In fact, it is similar to most verses in this chapter that begins with what is called a waw consecutive (the [H]ebrew word for “and then”), which is the engine of Hebrew narrative (literally every sentence in a narrative will begin with a waw, “and then,” but most translations edit them out). Some translations make the waw into a logical “then” rather than a temporal “then.” However, to do that inserts past events into the present of the text (which means the author is inserting events out of narrative sequence, which is possible but unlikely). Also, translating this one waw this way, where all the others in the Hebrew indicate the waw consecutive, makes the translation arbitrary and inconsistent.


  A Hebrew waw placed at the beginning of a new sentence does not automatically mean that the event described in the new sentence chronologically follows the event in the previous sentence. This has to be determined from the context. Mr. Boersma actually acknowledges that a Hebrew author may possibly insert events "out of narrative sequence," even though this admittedly occurs with a low frequency. But since an author can in fact do such a thing, it makes no sense for a translator to strive for complete "consistency" while ignoring the possibility that a pluperfect may be the best rendering in a given context. Mr. Boersma should carefully read the article by C. John Collins that I linked earlier.


Mr. Boersma may wish to consider: When God put the man in the garden in Genesis 2:15, must that have been a subsequent event to when God put the man in the garden in Genesis 2:8?

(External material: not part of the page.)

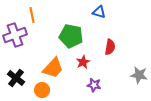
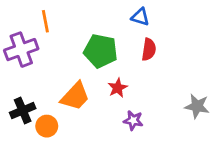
red semicircle: (110, 47) -> (149, 50), moved
black cross: (16, 78) -> (23, 110), turned 30
orange circle: (42, 90) -> (47, 126), moved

5. Just before his closing paragraph, Mr. Boersma has added the following sentence regarding potential additional "enduring" lessons from Genesis 1:


There are more, and these are discerned with wisdom, in the community of the faithful, gathered to listen to how the Spirit will use the Scripture to speak to us.


  May I suggest to Mr. Boersma that the "faithful" are those who adhere to what God has clearly spoken in his inspired Word. The "faithful" are not those who succumb to the pressures of this world's wisdom, misusing their God-given ingenuity to grieve the Holy Spirit by twisting the holy Scriptures through which he works.


Thus says the Lord:


“Cursed is the man who trusts in man

  and makes flesh his strength,

  whose heart turns away from the Lord.

He is like a shrub in the desert,

  and shall not see any good come.

He shall dwell in the parched places of the wilderness,

  in an uninhabited salt land.


“Blessed is the man who trusts in the Lord,

  whose trust is the Lord.

He is like a tree planted by water,

  that sends out its roots by the stream,

and does not fear when heat comes,

  for its leaves remain green,

and is not anxious in the year of drought,

  for it does not cease to bear fruit.”